DATASET RECORDS Block Start

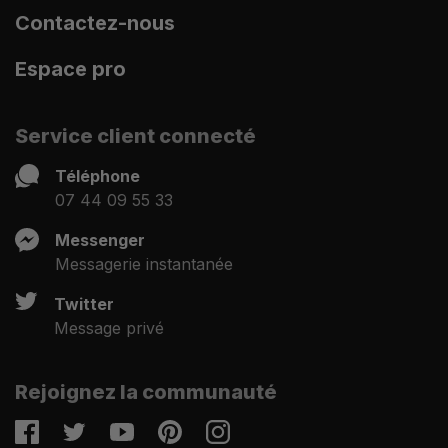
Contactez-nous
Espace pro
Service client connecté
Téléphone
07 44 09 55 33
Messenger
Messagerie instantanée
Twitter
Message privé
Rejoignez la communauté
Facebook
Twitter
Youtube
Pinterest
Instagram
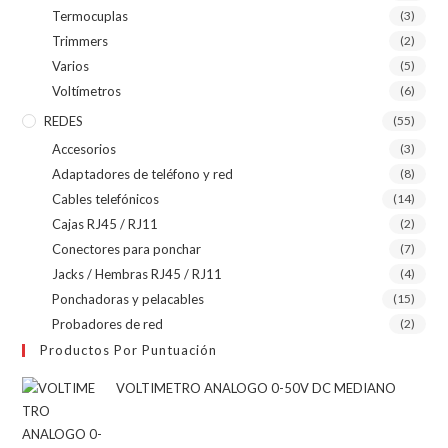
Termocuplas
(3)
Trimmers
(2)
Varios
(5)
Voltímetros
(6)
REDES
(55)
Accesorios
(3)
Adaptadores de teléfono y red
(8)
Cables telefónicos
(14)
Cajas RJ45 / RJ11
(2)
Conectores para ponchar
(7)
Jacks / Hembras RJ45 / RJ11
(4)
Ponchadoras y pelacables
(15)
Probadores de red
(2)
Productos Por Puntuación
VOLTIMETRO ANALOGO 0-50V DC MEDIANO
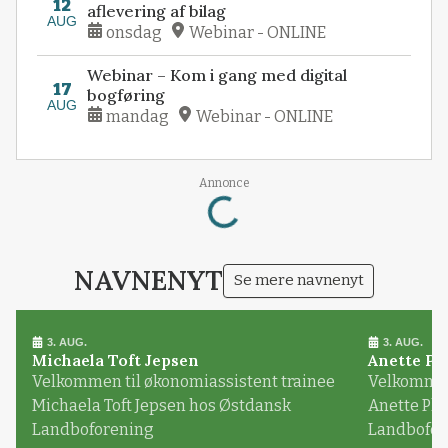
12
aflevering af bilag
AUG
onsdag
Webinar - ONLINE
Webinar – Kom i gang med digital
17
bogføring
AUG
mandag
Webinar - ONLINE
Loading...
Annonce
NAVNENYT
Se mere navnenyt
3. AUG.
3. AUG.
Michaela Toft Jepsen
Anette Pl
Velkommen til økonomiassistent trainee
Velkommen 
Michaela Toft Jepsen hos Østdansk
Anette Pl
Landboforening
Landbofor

DATASET RECORDS Block End
DATASET RECORDS Block Start

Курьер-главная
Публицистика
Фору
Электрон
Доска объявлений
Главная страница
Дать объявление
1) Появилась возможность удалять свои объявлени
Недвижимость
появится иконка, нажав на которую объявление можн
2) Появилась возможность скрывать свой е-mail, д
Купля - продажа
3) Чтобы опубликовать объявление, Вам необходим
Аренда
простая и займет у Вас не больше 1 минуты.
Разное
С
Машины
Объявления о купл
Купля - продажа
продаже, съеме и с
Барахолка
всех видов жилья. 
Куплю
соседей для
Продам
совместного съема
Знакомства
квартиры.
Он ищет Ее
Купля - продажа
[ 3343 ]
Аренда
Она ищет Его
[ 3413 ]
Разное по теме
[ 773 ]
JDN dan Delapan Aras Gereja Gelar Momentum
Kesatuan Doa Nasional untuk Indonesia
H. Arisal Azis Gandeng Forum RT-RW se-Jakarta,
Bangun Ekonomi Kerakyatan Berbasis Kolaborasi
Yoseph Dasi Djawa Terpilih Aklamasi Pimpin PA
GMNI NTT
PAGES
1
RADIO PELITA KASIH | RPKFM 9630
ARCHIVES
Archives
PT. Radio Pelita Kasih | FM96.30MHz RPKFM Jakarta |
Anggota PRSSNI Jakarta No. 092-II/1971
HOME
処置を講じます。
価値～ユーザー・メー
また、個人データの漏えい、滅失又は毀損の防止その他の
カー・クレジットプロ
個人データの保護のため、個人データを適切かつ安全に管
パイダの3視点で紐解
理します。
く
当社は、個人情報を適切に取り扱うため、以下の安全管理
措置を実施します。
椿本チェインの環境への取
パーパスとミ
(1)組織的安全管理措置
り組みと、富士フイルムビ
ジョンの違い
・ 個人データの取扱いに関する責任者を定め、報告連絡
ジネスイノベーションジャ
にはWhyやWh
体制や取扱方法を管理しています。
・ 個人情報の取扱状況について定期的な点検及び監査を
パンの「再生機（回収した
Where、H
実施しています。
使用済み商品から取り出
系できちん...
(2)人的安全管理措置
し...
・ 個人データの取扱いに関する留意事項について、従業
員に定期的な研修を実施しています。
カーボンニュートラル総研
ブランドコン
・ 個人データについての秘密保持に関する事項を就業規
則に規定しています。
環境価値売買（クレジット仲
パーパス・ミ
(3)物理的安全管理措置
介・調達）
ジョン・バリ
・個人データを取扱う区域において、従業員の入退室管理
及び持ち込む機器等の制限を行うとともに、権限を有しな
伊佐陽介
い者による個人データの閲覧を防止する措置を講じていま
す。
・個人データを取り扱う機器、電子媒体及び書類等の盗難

DATASET RECORDS Block End
DATASET RECORDS Block Start

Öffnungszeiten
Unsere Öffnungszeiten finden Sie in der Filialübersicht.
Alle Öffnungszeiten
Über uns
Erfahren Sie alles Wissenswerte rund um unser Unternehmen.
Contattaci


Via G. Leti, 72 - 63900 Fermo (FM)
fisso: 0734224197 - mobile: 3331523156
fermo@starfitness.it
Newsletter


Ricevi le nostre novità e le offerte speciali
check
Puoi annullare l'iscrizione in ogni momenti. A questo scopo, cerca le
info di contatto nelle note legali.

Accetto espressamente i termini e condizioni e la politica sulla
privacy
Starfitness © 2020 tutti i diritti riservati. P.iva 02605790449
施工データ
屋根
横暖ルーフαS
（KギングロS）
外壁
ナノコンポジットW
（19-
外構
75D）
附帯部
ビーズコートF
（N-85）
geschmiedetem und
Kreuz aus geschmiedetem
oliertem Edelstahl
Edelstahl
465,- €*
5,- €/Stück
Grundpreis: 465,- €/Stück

DATASET RECORDS Block End

▶ _PROBLEM TO SOLVE_: Show the lines in the entries above that include the string "объявление".

▶ _RESULT_:
Дать объявление
появится иконка, нажав на которую объявление можн
3) Чтобы опубликовать объявление, Вам необходим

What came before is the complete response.